[
https://issues.apache.org/jira/browse/MAHOUT-840?page=com.atlassian.jira.plugin.system.issuetabpanels:all-tabpanel
]
Ikumasa Mukai updated MAHOUT-840:
---------------------------------
Attachment: MAHOUT-840-additional.patch
Hi Hakim-san.
I made a patch for makeing the decisionTreeBuilder default.
And this is the help.
{noformat}
Usage:
[--data <path> --dataset <dataset> --selection <m> --no-complete --minsplit
<minsplit> --minprop <minprop> --seed <seed> --partial --nbtrees <nbtrees>
--output <path> --help]
Options
--data (-d) path Data path
--dataset (-ds) dataset Dataset path
--selection (-sl) m Optional, Number of variables to select randomly
at each tree-node.
For classification problem, the default is
square root of the number of explanatory
variables.
For regression problem, the default is 1/3 of
the number of explanatory variables.
--no-complete (-nc) Optional, The tree is not complemented
--minsplit (-ms) minsplit Optional, The tree-node is not divided, if the
branching data size is smaller than this value.
The default is 2.
--minprop (-mp) minprop Optional, The tree-node is not divided, if the
proportion of the variance of branching data is
smaller than this value.
The default is 1/1000(0.001).
--seed (-sd) seed Optional, seed value used to initialise the
Random number generator
--partial (-p) Optional, use the Partial Data implementation
--nbtrees (-t) nbtrees Number of trees to grow
--output (-o) path Output path, will contain the Decision Forest
--help (-h) Print out help
{noformat}
In summary, I added these 3 options
{noformat}
--no-complete (-nc)
--minsplit (-ms) minsplit
--minprop (-mp) minprop
{noformat}
and change the condition of "--selection(-sl)" option from Required to Optional
because I think the appropriate value can be calculated.

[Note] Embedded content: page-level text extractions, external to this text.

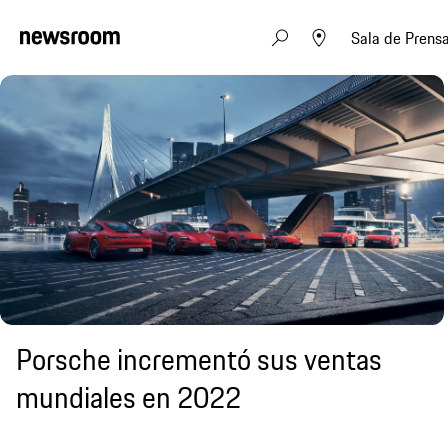
Sala de Prens
Porsche incrementó sus ventas
mundiales en 2022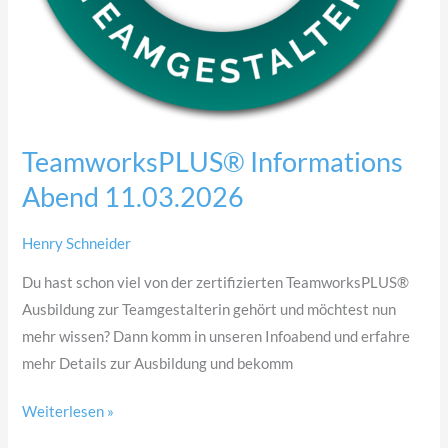
TeamworksPLUS® Informations
Abend 11.03.2026
Henry Schneider
Du hast schon viel von der zertifizierten TeamworksPLUS®
Ausbildung zur Teamgestalterin gehört und möchtest nun
mehr wissen? Dann komm in unseren Infoabend und erfahre
mehr Details zur Ausbildung und bekomm
Weiterlesen »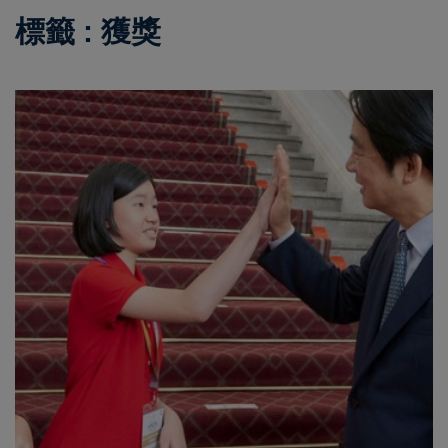
標籤 : 獲獎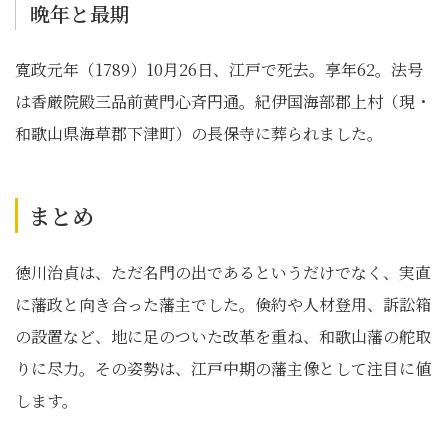
晩年と最期
寛政元年（1789）10月26日、江戸で死去。享年62。法号
は香厳院殿三品前黄門心斉円通。紀伊国海部郡上村（現・
和歌山県海草郡下津町）の長保寺に葬られました。
まとめ
徳川治貞は、ただ名門の出であるというだけでなく、実直
に藩政と向き合った藩主でした。倹約や人材登用、訴訟箱
の設置など、地に足のついた改革を重ね、和歌山藩の舵取
りに尽力。その姿勢は、江戸中期の藩主像として注目に値
します。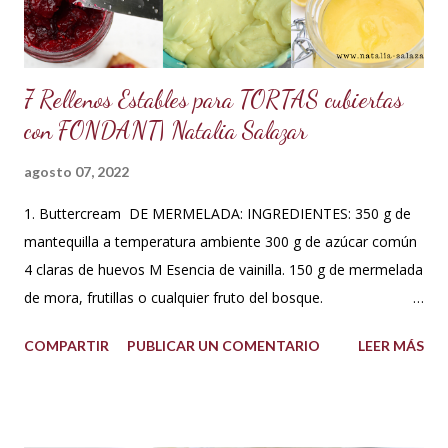
que me fui a investigar y descubrí que los estado...
7 Rellenos Estables para TORTAS cubiertas
con FONDANT| Natalia Salazar
agosto 07, 2022
1. Buttercream DE MERMELADA: INGREDIENTES: 350 g de
mantequilla a temperatura ambiente 300 g de azúcar común
4 claras de huevos M Esencia de vainilla. 150 g de mermelada
de mora, frutillas o cualquier fruto del bosque.
PREPARACIÓN: Hacer un merengue suizo: Poner las claras de
COMPARTIR
PUBLICAR UN COMENTARIO
LEER MÁS
huevo en un tazón con los 300 g de azúcar a baño María .
Batir constantemente hasta que los cristales de azúcar estén
completamente derretidos y las claras cocidas. Una vez
derretidos retirar del fuego y batir a velocidad media hasta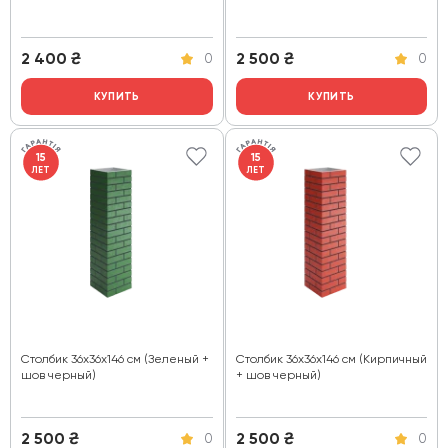
2 400
₴
2 500
₴
0
0
КУПИТЬ
КУПИТЬ
15
15
ЛЕТ
ЛЕТ
Столбик 36х36х146 см (Зеленый +
Столбик 36х36х146 см (Кирпичный
шов черный)
+ шов черный)
2 500
₴
2 500
₴
0
0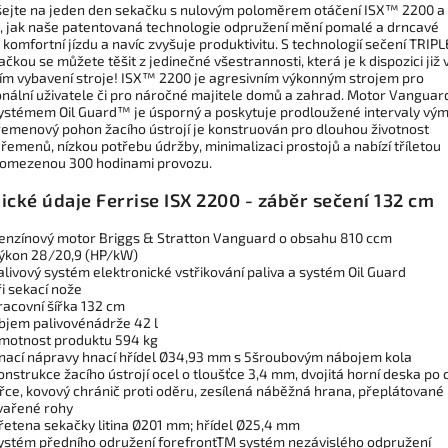
ejte na jeden den sekačku s nulovým poloměrem otáčení ISX™ 2200 a
e, jak naše patentovaná technologie odpružení mění pomalé a drncavé
 komfortní jízdu a navíc zvyšuje produktivitu. S technologií sečení TRIPL
čkou se můžete těšit z jedinečné všestrannosti, která je k dispozici již 
ím vybavení stroje! ISX™ 2200 je agresivním výkonným strojem pro
onální uživatele či pro náročné majitele domů a zahrad. Motor Vanguar
systémem Oil Guard™ je úsporný a poskytuje prodloužené intervaly vý
2řemenový pohon žacího ústrojí je konstruován pro dlouhou životnost
řemenů, nízkou potřebu údržby, minimalizaci prostojů a nabízí tříletou
 omezenou 300 hodinami provozu.
ické údaje Ferrise ISX 2200 - záběr sečení 132 cm
enzínový motor
Briggs & Stratton Vanguard o obsahu 810 ccm
ýkon 28/20,9 (HP/kW)
alivový systém elektronické vstřikování paliva a systém Oil Guard
ři sekací nože
racovní šířka 132 cm
bjem palivovénádrže 42 l
motnost produktu 594 kg
nací nápravy hnací hřídel Ø34,93 mm s 5šroubovým nábojem kola
onstrukce žacího ústrojí ocel o tloušťce 3,4 mm, dvojitá horní deska po 
ířce, kovový chránič proti oděru, zesílená náběžná hrana, přeplátované
vařené rohy
řetena sekačky litina Ø201 mm; hřídel Ø25,4 mm
ystém předního odružení forefrontTM systém nezávislého odpružení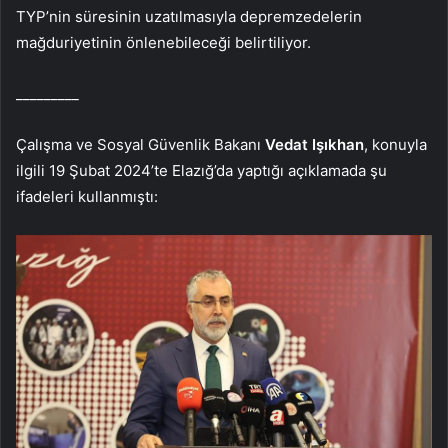
TYP’nin süresinin uzatılmasıyla depremzedelerin
mağduriyetinin önlenebileceği belirtiliyor.
_________
Çalışma ve Sosyal Güvenlik Bakanı
Vedat Işıkhan
, konuyla
ilgili 19 Şubat 2024’te Elazığ’da yaptığı açıklamada şu
ifadeleri kullanmıştı: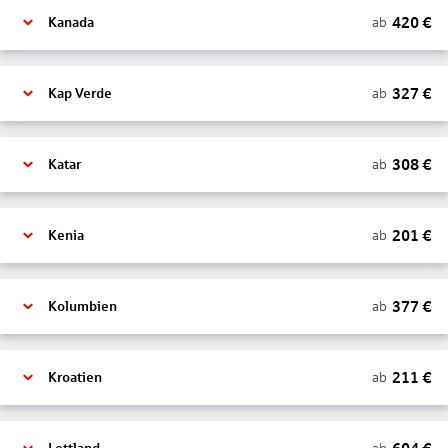
420
€
ab
Kanada
327
€
ab
Kap Verde
308
€
ab
Katar
201
€
ab
Kenia
377
€
ab
Kolumbien
211
€
ab
Kroatien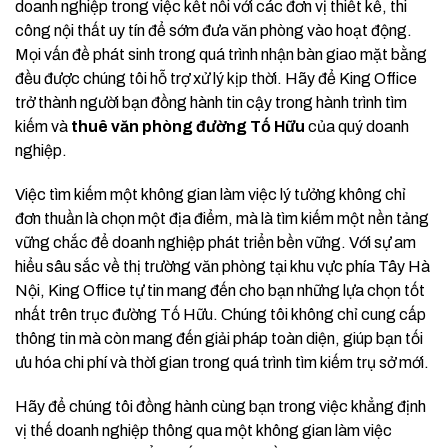
doanh nghiệp trong việc kết nối với các đơn vị thiết kế, thi
công nội thất uy tín để sớm đưa văn phòng vào hoạt động.
Mọi vấn đề phát sinh trong quá trình nhận bàn giao mặt bằng
đều được chúng tôi hỗ trợ xử lý kịp thời. Hãy để King Office
trở thành người bạn đồng hành tin cậy trong hành trình tìm
kiếm và
thuê văn phòng đường Tố Hữu
của quý doanh
nghiệp.
Việc tìm kiếm một không gian làm việc lý tưởng không chỉ
đơn thuần là chọn một địa điểm, mà là tìm kiếm một nền tảng
vững chắc để doanh nghiệp phát triển bền vững. Với sự am
hiểu sâu sắc về thị trường văn phòng tại khu vực phía Tây Hà
Nội, King Office tự tin mang đến cho bạn những lựa chọn tốt
nhất trên trục đường Tố Hữu. Chúng tôi không chỉ cung cấp
thông tin mà còn mang đến giải pháp toàn diện, giúp bạn tối
ưu hóa chi phí và thời gian trong quá trình tìm kiếm trụ sở mới.
Hãy để chúng tôi đồng hành cùng bạn trong việc khẳng định
vị thế doanh nghiệp thông qua một không gian làm việc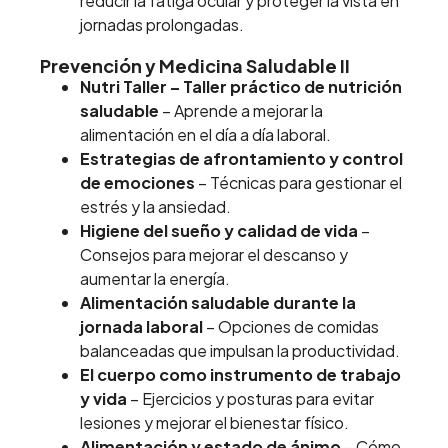
reducir la fatiga ocular y proteger la vista en
jornadas prolongadas.
Prevención y Medicina Saludable II
Nutri Taller – Taller práctico de nutrición
saludable
– Aprende a mejorar la
alimentación en el día a día laboral.
Estrategias de afrontamiento y control
de emociones
– Técnicas para gestionar el
estrés y la ansiedad.
Higiene del sueño y calidad de vida
–
Consejos para mejorar el descanso y
aumentar la energía.
Alimentación saludable durante la
jornada laboral
– Opciones de comidas
balanceadas que impulsan la productividad.
El cuerpo como instrumento de trabajo
y vida
– Ejercicios y posturas para evitar
lesiones y mejorar el bienestar físico.
Alimentación y estado de ánimo
– Cómo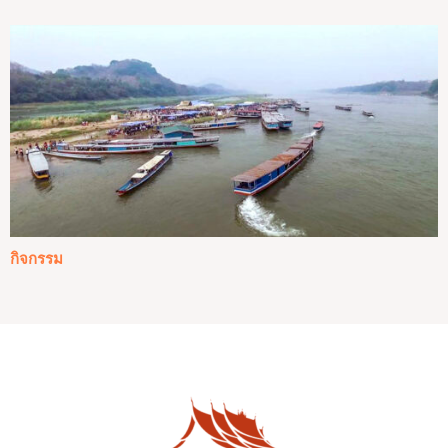
กิจกรรม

Would you please check my patch?
(this patch doesn't have the removal of defaultBuilder)
Regards,
> Decision Forests should support Regression problems
> ---------------------------------------------------
>
> Key: MAHOUT-840
> URL: https://issues.apache.org/jira/browse/MAHOUT-840
> Project: Mahout
> Issue Type: New Feature
> Components: Classification
> Reporter: Deneche A. Hakim
> Assignee: Deneche A. Hakim
> Attachments: DecisionTreeBuilderTest.java,
> MAHOUT-840-additional.patch, MAHOUT-840.patch, regression.patch,
> regression.patch, regression.patch
>
>
> Improve Decision Forest code in order to handle numerical targets, thus
> supporting regression problems
--
This message is automatically generated by JIRA.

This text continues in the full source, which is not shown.